The term “deep squat” is used for all squats where you at least reach the same depth as in the lower left image. In our training group we aim to go deeper than that: as deep as the hamstring muscles allow, when they can not be stretched further – as in the lower right image.
Almost all healthy people can learn to perform a deep squat. A person with a long thigh-bone (femur) relative to the rest of the body, however, has less freedom of movement and often need practice to find the groove, while a short legged person often gets it right in his or her first attempt.

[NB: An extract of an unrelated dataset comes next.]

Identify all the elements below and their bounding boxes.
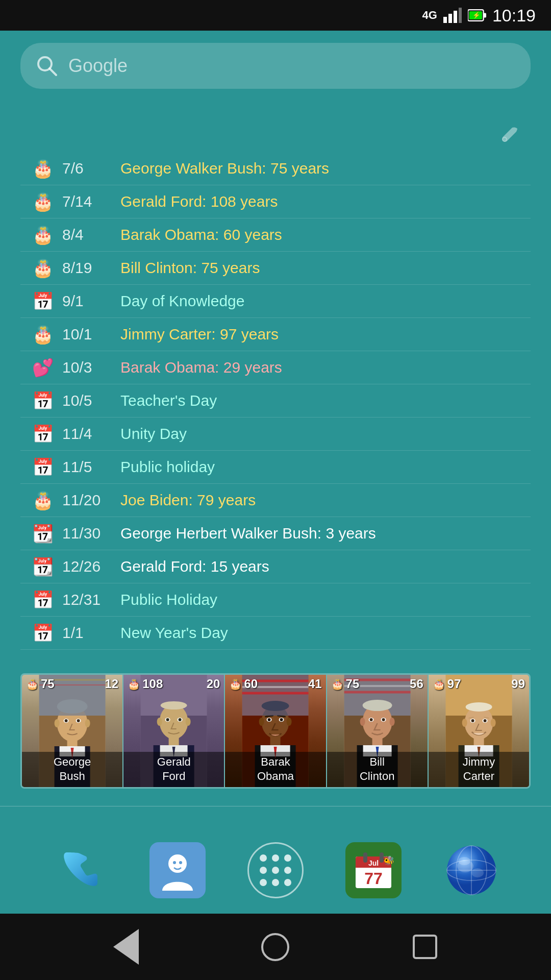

Limited mobility of the ankle (sometimes blamed on “short Achilles tendons”) is often pointed out as a limiting factor, but that is actually very rare. In fact most people can learn to reach a deep position with almost vertically aligned lower legs (tibias) and therefore hardly need to mobilize the ankle at all. The difficulty is rather due to inexperience and an incorrect technique that can be quickly corrected. To better understand how the squat movement is restricted in purely geometrical terms, the interactive application below is very helpful.
For a successful deep squat it is crucial to keep the pressure on the rear part of the foot and you do that by sitting backwards as well as down. The upper body will lean forward, which requires muscular stabilization of the lower back to maintain its normal curvature throughout the entire movement. If lordosis is not maintained, i.e. if the lower back is rounded, the compression on the discs between the vertebrae will be uneven and this may cause injury when the load is very high.
When you reach the depth where the hamstrings can not be stretched further, and thus prevent further flexion of the hip joint, it is time to stop and ascend. At this point there is usually room for further flexion of the knee, but to maintain balance (and prevent falling over), this must be matched by flexion of the hip. As the hamstrings don’t allow this, the only alternative is to flex the lumbar region, but this will make you lose lordosis and should therefore be avoided.
There is of course much more to say about technique, common errors and dangers. We recommend Mark Rippetoe's book Starting Strength, whose 50-page chapter on squats, manages to deal with most of it, while also giving coaches good advice on how to best teach the exercise.
Note that the two-dimensional side perspective is a simplification that does not take account of the abduction and outward rotation of the femur (abduction gives wide distance between the feet, outward rotation gives a larger angle between the feet). In standard squats, these components are not so significant that we need to take them into account in our reasoning.
Since you lower yourself as far as possible, it is easy to be consistent in depth and execution. And since depth and execution very much affect the load (more on that below) you are in full control of the training parameters and obtain a fair picture of your physical status. When squatting shallowly, there is a tendency to get shallower as the weights increase, and thus deceive yourself that you are going heavier than you actually do. Have you really become stronger or have you merely changed the way you execute the lift?
We can therefore formulate one of benefits of deep squats compared with shallower squats like this:
- Maximum depth facilitates consistent performance and consequently provides more control over training load and performance.